Stored items from a collection:

-*-*-

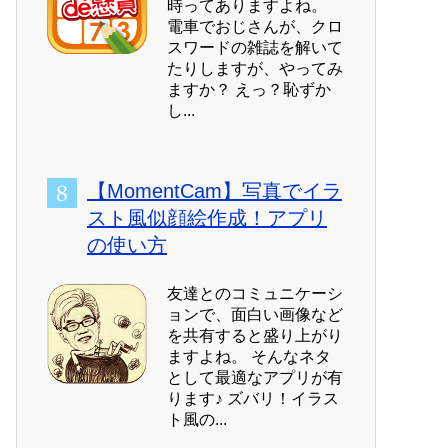
時ってありますよね。
電車でおじさんが、クロ
スワードの雑誌を解いて
たりしますが、やってみ
ますか？ えっ？恥ずか
し...
【MomentCam】写真でイラ
スト風似顔絵作成！アプリ
の使い方
友達とのコミュニケーシ
ョンで、面白い画像など
を共有すると盛り上がり
ますよね。 そんなネタ
として最適なアプリが有
ります♪ ズバリ！イラス
ト風の...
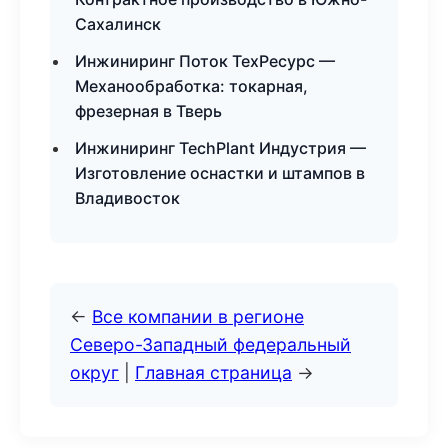
Сахалинск
Инжиниринг Поток ТехРесурс —
Механообработка: токарная,
фрезерная в Тверь
Инжиниринг TechPlant Индустрия —
Изготовление оснастки и штампов в
Владивосток
←
Все компании в регионе
Северо-Западный федеральный
округ
|
Главная страница
→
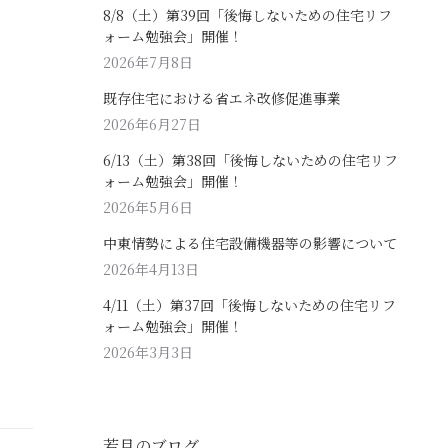
8/8（土）第39回「後悔しないための住宅リフ
ォーム勉強会」開催！
2026年7月8日
既存住宅における省エネ改修促進事業
2026年6月27日
6/13（土）第38回「後悔しないための住宅リフ
ォーム勉強会」開催！
2026年5月6日
中東情勢による住宅設備機器等の影響について
2026年4月13日
4/11（土）第37回「後悔しないための住宅リフ
ォーム勉強会」開催！
2026年3月3日
若月のブログ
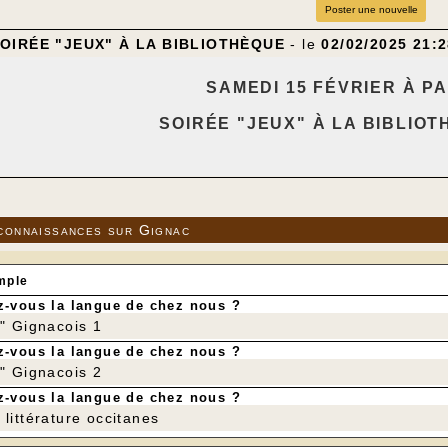
Poster une nouvelle
SOIRÉE "JEUX" À LA BIBLIOTHÈQUE
- le
02/02/2025 21:
SAMEDI 15 FÉVRIER
À
PA
SOIR
É
E "JEUX"
À
LA BIBLIOT
OUVERTE
À
TOUTES ET
À
TOUS,
PARTAGE REPAS, DESSERT
---
connaissances sur Gignac
mple
-vous la langue de chez nous ?
r" Gignacois 1
-vous la langue de chez nous ?
r" Gignacois 2
-vous la langue de chez nous ?
littérature occitanes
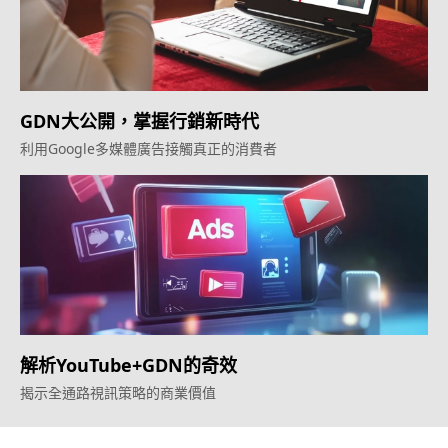
GDN大公開，掌握行銷新時代
利用Google多媒體廣告接觸真正的消費者
解析YouTube+GDN的奇效
揭示全通路視訊策略的商業價值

-*-*-

» WHAT NEEDS TO BE DONE:
Your answer should consist of all lines above that include the string "Инжиниринг".

» SOLUTION FOR THIS TASK:
Инжиниринг Поток ТехРесурс —
Инжиниринг TechPlant Индустрия —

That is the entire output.